For these and other reasons, traditional EJB access, as demonstrated in applications such as the Sun Adventure Builder and OTN J2EE Virtual Shopping Mall, can reduce productivity and result in significant complexity.
Spring steps beyond this by introducing codeless business delegates. With Spring you'll never need to write another Service Locator, another JNDI lookup, or duplicate methods in a hand-coded Business Delegate unless you're adding real value.
For example, imagine that we have a web controller that uses a local EJB. We'll follow best practice and use the EJB Business Methods Interface pattern, so that the EJB's local interface extends a non EJB-specific business methods interface. (One of the main reasons to do this is to ensure that synchronization between method signatures in local interface and bean implementation class is automatic.) Let's call this business methods interface MyComponent. Of course we'll also need to implement the local home interface and provide a bean implementation class that implements SessionBean and the MyComponent business methods interface.
With Spring EJB access, the only Java coding we'll need to do to hook up our web tier controller to the EJB implementation is to expose a setter method of type MyComponent on our controller. This will save the reference as an instance variable like this:
private MyComponent myComponent;

public void setMyComponent(MyComponent myComponent) {
      this.myComponent = myComponent;
}
We can subsequently use this instance variable in any business method.

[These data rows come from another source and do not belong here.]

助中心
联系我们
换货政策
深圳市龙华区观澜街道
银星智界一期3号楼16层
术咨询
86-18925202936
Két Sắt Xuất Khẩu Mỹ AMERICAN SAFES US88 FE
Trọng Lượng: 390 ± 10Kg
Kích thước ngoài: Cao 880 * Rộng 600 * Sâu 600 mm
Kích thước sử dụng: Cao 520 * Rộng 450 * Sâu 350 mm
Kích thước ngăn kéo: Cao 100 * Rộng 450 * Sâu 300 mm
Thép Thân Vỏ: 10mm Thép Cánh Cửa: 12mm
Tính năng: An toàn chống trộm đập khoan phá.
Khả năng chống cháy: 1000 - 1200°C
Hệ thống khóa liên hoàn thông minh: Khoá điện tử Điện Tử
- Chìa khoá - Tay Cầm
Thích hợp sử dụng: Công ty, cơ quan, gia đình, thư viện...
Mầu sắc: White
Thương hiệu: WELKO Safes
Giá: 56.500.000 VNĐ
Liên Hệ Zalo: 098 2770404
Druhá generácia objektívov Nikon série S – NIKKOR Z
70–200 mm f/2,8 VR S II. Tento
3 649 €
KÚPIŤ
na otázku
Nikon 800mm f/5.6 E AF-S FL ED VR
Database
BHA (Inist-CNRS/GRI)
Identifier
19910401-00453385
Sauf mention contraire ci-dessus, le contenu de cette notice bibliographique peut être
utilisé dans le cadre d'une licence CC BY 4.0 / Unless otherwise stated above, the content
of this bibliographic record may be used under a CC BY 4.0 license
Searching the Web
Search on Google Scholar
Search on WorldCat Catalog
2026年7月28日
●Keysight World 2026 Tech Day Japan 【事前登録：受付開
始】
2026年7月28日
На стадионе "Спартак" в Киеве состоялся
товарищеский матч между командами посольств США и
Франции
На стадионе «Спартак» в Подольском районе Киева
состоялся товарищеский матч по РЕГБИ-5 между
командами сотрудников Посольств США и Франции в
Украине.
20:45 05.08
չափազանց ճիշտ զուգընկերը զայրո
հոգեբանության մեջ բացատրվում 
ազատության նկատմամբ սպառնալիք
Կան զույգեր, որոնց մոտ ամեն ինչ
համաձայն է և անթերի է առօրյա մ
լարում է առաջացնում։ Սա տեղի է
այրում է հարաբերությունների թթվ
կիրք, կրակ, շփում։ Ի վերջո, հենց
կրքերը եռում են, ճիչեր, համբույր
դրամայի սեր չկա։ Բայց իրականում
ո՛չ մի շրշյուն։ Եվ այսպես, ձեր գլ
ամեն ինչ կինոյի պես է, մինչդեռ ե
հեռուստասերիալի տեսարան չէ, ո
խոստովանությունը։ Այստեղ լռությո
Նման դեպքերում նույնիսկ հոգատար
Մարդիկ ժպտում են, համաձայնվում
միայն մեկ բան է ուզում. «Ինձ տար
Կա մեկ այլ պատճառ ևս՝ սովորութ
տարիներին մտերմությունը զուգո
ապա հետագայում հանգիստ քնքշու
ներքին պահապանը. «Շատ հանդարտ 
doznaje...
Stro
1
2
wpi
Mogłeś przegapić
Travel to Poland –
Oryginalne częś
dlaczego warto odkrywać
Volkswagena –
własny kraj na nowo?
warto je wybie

Spring does the rest of the work automatically, via XML bean definition entries like this. LocalStatelessSessionProxyFactoryBean is a generic factory bean that can be used for any EJB. The object it creates can be cast by Spring to the MyComponent type automatically.
<bean id="myComponent"
class="org.springframework.ejb.access.LocalStatelessSessionProxyFactoryBean">
      <property name="jndiName" value="myComponent" />
      <property name="businessInterface" value="com.mycom.MyComponent" />
</bean>

<bean id="myController" class = "com.mycom.myController">
       <property name="myComponent" ref="myComponent"/> </bean>                                                                                                                    
There's a lot of magic happening behind the scenes, courtesy of the Spring AOP framework, although you aren't forced to work with AOP concepts to enjoy the results. The "myComponent" bean definition creates a proxy for the EJB, which implements the business method interface. The EJB local home is cached on startup, so there's normally only a single JNDI lookup. (There is also support for retry on failure, so an EJB redeployment won't cause the client to fail.) Each time the EJB is invoked, the proxy invokes the create() method on the local EJB and invokes the corresponding business method on the EJB.
The myController bean definition sets the myController property of the controller class to this proxy.
This EJB access mechanism delivers huge simplification of application code:
  • The web tier code has no dependence on the use of EJB. If we want to replace this EJB reference with a POJO or a mock object or other test stub, we could simply change the myComponent bean definition without changing a line of Java code
  • We haven't had to write a single line of JNDI lookup or other EJB plumbing code as part of our application.
We can also apply the same approach to remote EJBs, via the similar org.springframework.ejb.access.SimpleRemoteStatelessSessionProxyFactoryBean factory bean. However, it's trickier to conceal the RemoteExceptions on the business methods interface of a remote EJB. (Spring does let you do this, if you wish to provide a client-side service interface that matches the EJB remote interface but without the "throws RemoteException" clause in the method signatures.)